• Raw data
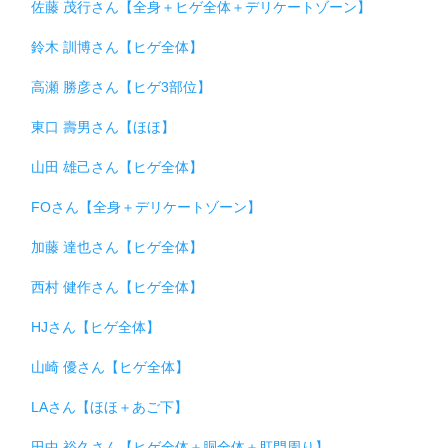
佐藤 茂行さん【全身＋ヒゲ全体＋デリケートゾーン】
鈴木 訓博さん【ヒゲ全体】
高瀬 勝彦さん【ヒゲ3部位】
東口 壽男さん【ほほ】
山田 雄己さん【ヒゲ全体】
FOさん【全身＋デリケートゾーン】
加藤 達也さん【ヒゲ全体】
西村 健作さん【ヒゲ全体】
HJさん【ヒゲ全体】
山崎 優さん【ヒゲ全体】
LAさん【ほほ＋あご下】
田中 裕久さん【ヒゲ全体＋胴全体＋肛門周り】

• Exercise objective
List every line from the entries above in which "ヒゲ全体" appears.

• Solution to the exercise
佐藤 茂行さん【全身＋ヒゲ全体＋デリケートゾーン】
鈴木 訓博さん【ヒゲ全体】
山田 雄己さん【ヒゲ全体】
加藤 達也さん【ヒゲ全体】
西村 健作さん【ヒゲ全体】
HJさん【ヒゲ全体】
山崎 優さん【ヒゲ全体】
田中 裕久さん【ヒゲ全体＋胴全体＋肛門周り】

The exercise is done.